There has been very limited research to date into the genetic determinants of response to treatment with antiresorptive agents used to slow bone loss in osteoporosis. With increased knowledge of the molecules and pathways that drive the balance between bone formation and bone resorption, one can imagine that drug treatments could be refined and optimized according to the patient’s individual genetic profile to allow the most beneficial treatment for each patient.
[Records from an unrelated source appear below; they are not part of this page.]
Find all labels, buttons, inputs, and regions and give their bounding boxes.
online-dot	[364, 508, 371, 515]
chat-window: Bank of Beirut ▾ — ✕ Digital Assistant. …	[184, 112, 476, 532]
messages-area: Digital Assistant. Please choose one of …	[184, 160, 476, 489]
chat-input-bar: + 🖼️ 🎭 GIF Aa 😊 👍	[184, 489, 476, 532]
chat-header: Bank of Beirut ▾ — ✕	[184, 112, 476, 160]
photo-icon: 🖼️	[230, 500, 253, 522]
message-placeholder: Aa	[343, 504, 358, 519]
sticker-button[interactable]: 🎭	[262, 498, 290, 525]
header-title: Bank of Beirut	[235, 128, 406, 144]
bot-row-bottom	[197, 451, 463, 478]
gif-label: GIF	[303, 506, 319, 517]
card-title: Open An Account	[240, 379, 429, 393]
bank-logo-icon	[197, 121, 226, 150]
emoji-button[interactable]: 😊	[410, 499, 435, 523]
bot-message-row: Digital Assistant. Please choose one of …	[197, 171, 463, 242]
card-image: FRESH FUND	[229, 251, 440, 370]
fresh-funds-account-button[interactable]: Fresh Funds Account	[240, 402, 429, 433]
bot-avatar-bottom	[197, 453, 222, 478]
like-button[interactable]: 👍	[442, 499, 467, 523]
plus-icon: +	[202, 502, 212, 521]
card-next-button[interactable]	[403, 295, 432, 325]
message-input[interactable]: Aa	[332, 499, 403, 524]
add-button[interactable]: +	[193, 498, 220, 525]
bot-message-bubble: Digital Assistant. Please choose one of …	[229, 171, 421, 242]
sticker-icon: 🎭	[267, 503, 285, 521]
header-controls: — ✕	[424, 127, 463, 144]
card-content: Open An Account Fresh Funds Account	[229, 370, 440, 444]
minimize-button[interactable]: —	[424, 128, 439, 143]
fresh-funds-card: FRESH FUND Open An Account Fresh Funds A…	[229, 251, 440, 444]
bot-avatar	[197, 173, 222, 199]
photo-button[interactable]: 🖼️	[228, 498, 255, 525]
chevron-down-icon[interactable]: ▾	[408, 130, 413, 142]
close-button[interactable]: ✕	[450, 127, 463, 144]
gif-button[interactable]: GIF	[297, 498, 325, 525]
The degree to which this can be realized is hard to say, because it may depend not only on how individual polymorphisms influence response to treatment, but perhaps also on how combinations of polymorphisms in aggregate influence response.

Conclusion

Over 60 variants identified over the past 7 years have been reliably associated with variation in BMD, some of which are also associated with fracture risk. Many of these variants map to genes in known pathways that are related to bone biology, although some map to genes with a relation to bone biology that is not readily apparent. A key point is that the effect sizes of variants are very small, because they collectively account for less than 6% of the variation in BMD. Although predicting individuals at risk for future fracture would be of enormous value so that treatment can be initiated early, the current panel of variants is not useful for prediction of future fracture, given that adding them to prediction models that already include age, gender, and BMD offers only a negligible improvement in predictive value. One hope is that future genetic discoveries made through even larger meta-analyses or new discoveries based on analyses of rare variants will identify new pathways relevant to the pathophysiology of bone metabolism or lead to a more granular characterization of known pathways. Such knowledge could inspire the development of more targeted therapeutics to prevent age-related bone loss.

Acknowledgment

Partial funding for this project was provided by the Mid-Atlantic Nutrition and Obesity Research Center (P30 DK072488).

Disclosure

The authors report no conflicts of interest in this work.